The full set of entries below, restated word for word and stripped of images, is the expected result.

========

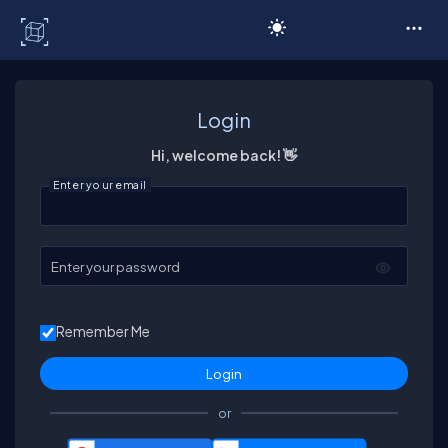
C# Corner
Login
Hi, welcome back! 👋
Enter your email
Enter your password
Remember Me
or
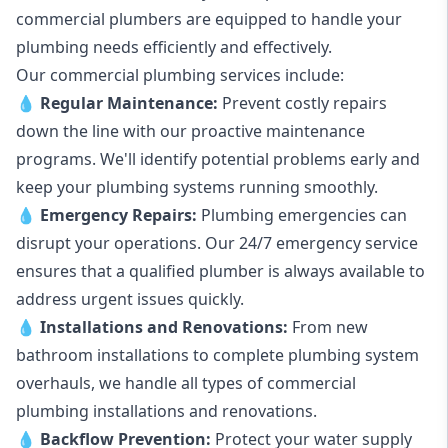
commercial plumbers are equipped to handle your
plumbing needs efficiently and effectively.
Our commercial plumbing services include:
💧
Regular Maintenance:
Prevent costly repairs
down the line with our proactive maintenance
programs. We'll identify potential problems early and
keep your plumbing systems running smoothly.
💧
Emergency Repairs:
Plumbing emergencies can
disrupt your operations. Our 24/7 emergency service
ensures that a qualified plumber is always available to
address urgent issues quickly.
💧
Installations and Renovations:
From new
bathroom installations to complete plumbing system
overhauls, we handle all types of commercial
plumbing installations and renovations.
💧
Backflow Prevention:
Protect your water supply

========

**Answer space**
C# Corner
Login
Hi, welcome back! 👋
Enter your email
Enter your password
Remember Me
or
commercial plumbers are equipped to handle your
plumbing needs efficiently and effectively.
Our commercial plumbing services include:
💧
Regular Maintenance:
Prevent costly repairs
down the line with our proactive maintenance
programs. We'll identify potential problems early and
keep your plumbing systems running smoothly.
💧
Emergency Repairs:
Plumbing emergencies can
disrupt your operations. Our 24/7 emergency service
ensures that a qualified plumber is always available to
address urgent issues quickly.
💧
Installations and Renovations:
From new
bathroom installations to complete plumbing system
overhauls, we handle all types of commercial
plumbing installations and renovations.
💧
Backflow Prevention:
Protect your water supply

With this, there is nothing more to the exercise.